- Native name: فراس دردر
- Church: Syriac Catholic Church
- Appointed: 10 September 2020
- Predecessor: Emad Mochael Al-Banna (as Apostolic Administrator)

Orders
- Ordination: 30 April 2009 by Basile Georges Casmoussa
- Consecration: 30 October 2020 by Ignatius Joseph III Yonan

Personal details
- Born: Firas Mundher Dardar 3 January 1975 (age 51) Qaraqosh, Iraq
- Education: University of Baghdad,; Pontifical University of the Holy Cross;

= Athanasius Firas Dardar =

Iraqi Syriac Catholic bishop (born 1975)

Athanasius Firas Mundher Dardar (also spelled Drdr; born 3 January 1975) is an Iraqi Syriac Catholic hierarch, who has served as the Patriarchal Exarch of Basra and the Gulf and Titular Bishop of Tagritum for the Syrians since 2020.

== Biography ==
=== Early life and priesthood ===
Firas Mundher Dardar was born in Qaraqosh (Bakhdida), Iraq. In 1997, he obtained a degree in Fine Arts from the University of Baghdad. He pursued his initial ecclesiastical studies at the Charfet Seminary in Lebanon before moving to Rome.
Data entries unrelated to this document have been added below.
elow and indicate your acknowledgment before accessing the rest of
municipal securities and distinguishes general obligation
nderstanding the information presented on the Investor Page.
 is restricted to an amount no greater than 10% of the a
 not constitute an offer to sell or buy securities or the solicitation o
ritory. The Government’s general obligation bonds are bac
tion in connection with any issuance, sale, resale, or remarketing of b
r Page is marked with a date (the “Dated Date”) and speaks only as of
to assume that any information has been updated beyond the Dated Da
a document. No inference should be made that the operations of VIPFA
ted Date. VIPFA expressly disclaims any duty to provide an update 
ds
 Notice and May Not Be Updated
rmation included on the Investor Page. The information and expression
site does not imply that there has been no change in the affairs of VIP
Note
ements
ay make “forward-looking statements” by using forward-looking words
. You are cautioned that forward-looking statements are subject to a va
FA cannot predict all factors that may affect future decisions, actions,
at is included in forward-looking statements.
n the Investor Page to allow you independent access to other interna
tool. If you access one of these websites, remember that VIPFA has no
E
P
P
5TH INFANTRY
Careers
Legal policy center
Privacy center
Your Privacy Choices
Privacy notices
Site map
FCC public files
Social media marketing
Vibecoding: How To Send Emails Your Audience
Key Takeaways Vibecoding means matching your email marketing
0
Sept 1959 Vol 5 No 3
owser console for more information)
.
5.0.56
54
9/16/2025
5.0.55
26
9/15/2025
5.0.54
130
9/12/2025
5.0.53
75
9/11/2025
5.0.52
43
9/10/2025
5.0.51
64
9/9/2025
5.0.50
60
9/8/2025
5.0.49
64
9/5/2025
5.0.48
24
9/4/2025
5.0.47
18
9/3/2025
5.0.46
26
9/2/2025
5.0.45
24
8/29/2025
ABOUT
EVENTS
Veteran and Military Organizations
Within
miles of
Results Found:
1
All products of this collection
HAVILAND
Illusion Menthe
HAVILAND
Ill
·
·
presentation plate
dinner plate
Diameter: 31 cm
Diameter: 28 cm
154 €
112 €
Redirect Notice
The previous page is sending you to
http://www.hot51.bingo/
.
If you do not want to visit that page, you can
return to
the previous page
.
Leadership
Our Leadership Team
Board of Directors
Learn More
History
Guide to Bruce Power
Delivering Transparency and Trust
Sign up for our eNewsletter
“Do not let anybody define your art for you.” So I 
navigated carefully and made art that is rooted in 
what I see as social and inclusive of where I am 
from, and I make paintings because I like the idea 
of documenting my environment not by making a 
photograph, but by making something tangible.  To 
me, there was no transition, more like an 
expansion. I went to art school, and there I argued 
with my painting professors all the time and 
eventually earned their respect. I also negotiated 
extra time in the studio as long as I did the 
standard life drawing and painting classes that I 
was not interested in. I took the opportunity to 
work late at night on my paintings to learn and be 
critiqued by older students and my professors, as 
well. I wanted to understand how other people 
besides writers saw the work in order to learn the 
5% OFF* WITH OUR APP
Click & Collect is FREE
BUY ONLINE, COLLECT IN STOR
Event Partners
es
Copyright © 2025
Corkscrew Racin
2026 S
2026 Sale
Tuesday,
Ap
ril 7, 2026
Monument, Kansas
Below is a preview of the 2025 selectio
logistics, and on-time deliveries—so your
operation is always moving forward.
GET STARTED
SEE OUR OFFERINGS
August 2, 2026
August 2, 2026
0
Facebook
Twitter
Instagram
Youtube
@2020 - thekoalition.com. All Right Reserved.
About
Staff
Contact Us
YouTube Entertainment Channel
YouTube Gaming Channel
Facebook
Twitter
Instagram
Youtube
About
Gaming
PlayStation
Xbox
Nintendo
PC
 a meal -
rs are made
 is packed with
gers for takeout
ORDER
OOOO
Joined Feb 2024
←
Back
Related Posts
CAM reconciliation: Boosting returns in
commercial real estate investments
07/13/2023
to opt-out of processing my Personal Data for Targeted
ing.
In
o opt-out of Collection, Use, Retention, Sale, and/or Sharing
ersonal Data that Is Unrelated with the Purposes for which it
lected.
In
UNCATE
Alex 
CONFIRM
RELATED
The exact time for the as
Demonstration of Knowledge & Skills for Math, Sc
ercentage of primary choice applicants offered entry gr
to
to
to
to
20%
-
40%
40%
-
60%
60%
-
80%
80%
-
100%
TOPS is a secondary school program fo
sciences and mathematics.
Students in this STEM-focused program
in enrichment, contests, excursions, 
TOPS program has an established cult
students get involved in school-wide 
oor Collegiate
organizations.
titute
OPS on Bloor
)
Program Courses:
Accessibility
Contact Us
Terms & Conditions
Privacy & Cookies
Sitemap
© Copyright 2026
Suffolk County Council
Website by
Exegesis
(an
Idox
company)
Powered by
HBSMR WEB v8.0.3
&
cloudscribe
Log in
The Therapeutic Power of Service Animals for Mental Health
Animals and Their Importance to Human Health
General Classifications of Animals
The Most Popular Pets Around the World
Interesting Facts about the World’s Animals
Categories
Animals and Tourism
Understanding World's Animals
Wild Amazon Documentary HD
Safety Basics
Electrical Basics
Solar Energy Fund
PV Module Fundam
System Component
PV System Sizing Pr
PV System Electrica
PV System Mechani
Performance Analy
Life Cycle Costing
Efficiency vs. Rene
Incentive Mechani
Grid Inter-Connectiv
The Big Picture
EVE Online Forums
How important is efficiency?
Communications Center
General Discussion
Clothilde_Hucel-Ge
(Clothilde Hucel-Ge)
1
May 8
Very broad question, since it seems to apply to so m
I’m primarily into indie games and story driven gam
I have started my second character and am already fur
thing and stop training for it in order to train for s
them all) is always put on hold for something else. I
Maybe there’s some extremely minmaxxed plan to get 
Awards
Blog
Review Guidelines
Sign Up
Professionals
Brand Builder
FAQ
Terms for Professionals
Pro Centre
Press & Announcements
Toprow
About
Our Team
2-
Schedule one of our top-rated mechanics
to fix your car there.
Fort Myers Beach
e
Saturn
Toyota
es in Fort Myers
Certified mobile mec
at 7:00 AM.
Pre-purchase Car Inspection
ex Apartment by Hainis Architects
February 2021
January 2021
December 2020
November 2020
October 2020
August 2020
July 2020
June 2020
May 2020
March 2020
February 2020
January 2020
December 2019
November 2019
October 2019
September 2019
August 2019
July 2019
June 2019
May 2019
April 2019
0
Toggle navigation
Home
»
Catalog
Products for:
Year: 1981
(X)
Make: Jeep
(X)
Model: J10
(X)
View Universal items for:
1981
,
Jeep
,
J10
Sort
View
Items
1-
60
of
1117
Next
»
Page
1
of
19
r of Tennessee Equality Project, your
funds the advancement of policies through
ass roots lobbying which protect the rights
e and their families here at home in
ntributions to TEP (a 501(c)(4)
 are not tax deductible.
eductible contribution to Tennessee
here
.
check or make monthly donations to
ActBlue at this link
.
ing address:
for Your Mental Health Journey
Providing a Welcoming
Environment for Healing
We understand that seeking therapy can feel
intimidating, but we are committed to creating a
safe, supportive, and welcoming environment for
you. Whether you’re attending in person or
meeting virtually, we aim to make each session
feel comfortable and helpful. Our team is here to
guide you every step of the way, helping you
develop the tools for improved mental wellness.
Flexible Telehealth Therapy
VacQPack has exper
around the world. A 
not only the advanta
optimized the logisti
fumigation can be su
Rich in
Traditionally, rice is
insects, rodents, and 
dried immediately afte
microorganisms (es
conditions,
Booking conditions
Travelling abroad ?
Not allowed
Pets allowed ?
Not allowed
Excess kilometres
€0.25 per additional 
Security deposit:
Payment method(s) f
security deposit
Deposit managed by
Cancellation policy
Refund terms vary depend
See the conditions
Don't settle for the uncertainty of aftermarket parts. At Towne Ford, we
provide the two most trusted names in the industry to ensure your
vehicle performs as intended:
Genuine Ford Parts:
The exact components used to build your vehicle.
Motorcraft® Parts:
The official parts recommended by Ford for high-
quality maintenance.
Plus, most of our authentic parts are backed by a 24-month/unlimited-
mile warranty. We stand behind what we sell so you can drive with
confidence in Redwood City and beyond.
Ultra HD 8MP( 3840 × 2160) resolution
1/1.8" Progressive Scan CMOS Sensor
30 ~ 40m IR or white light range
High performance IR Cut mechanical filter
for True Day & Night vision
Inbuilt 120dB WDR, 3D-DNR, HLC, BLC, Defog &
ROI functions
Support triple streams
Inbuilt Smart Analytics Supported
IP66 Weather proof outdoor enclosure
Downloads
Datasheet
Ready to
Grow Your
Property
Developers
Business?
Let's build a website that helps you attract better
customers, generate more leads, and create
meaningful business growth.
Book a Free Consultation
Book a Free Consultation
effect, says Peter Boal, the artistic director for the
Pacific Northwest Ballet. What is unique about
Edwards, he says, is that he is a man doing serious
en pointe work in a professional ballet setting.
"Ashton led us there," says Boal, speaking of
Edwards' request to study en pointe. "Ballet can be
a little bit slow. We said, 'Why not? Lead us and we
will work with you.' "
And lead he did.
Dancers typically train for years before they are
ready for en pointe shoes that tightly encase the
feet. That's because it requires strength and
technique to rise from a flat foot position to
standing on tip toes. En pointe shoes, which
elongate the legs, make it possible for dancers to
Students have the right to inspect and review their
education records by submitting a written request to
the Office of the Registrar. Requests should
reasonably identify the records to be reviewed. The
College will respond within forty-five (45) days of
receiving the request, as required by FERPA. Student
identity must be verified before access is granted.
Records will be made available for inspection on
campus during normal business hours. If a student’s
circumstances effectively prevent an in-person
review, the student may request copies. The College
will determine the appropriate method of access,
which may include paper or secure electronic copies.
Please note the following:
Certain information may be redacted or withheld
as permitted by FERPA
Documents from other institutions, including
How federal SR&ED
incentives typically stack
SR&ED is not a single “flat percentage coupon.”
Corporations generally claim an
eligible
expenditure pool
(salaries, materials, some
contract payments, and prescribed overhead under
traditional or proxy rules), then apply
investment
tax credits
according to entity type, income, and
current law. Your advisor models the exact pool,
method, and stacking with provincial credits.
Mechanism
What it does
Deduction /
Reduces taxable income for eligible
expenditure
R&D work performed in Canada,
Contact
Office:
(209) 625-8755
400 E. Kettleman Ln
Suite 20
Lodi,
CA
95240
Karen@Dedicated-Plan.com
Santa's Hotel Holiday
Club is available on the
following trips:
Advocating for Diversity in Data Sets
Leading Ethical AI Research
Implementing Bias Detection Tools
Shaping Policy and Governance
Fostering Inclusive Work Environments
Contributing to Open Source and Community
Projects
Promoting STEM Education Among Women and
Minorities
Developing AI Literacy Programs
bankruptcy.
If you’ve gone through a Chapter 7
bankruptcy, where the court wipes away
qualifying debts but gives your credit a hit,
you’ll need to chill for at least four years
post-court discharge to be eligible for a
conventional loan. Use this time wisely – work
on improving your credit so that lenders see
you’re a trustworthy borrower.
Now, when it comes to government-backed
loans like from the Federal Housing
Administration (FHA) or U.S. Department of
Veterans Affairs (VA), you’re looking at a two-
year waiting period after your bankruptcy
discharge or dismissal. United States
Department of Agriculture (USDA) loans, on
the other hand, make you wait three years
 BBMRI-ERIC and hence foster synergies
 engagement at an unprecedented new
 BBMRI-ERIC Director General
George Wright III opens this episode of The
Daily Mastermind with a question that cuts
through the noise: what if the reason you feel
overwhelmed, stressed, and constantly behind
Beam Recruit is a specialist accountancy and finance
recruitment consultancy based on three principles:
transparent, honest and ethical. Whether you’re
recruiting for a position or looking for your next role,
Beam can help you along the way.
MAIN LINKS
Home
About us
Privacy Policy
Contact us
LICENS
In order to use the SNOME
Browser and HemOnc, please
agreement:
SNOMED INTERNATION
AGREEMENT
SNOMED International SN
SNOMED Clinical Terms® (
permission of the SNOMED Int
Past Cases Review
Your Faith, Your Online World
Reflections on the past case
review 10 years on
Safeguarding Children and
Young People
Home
He was ordained a priest on 30 April 2009 for the Syriac Catholic Patriarchal Eparchy of Beirut.

Following his ordination, he continued his academic pursuits in Rome, obtaining a licentiate in Social Communications from the Pontifical University of the Holy Cross. During his time in Europe, he also served as a chaplain for Syriac Catholic diaspora communities.

=== Episcopal Ministry ===
On 10 September 2020, following the election by the Synod of the Syriac Catholic Church and the subsequent confirmation by Pope Francis, Dardar was appointed Patriarchal Exarch of the Syriac Catholic Patriarchal Exarchate of Basra and the Gulf. He was assigned the titular see of Tagritum.

He was consecrated bishop on 30 October 2020 at the Church of the Immaculate Conception in Qaraqosh. The principal consecrator was the Syriac Catholic Patriarch of Antioch, Ignatius Joseph III Yonan, assisted by other high-ranking members of the Syriac Catholic hierarchy. Upon his consecration, he assumed the episcopal name Athanasius.

Since his appointment, Dardar has been active in revitalizing the Christian presence in southern Iraq. He was involved in initiatives to relaunch pilgrimages to Ur of the Chaldeans following the historic visit of Pope Francis to Iraq in 2021. He participates regularly in the Annual Ordinary Synod of the Syriac Catholic Church at the Patriarchal See in Lebanon.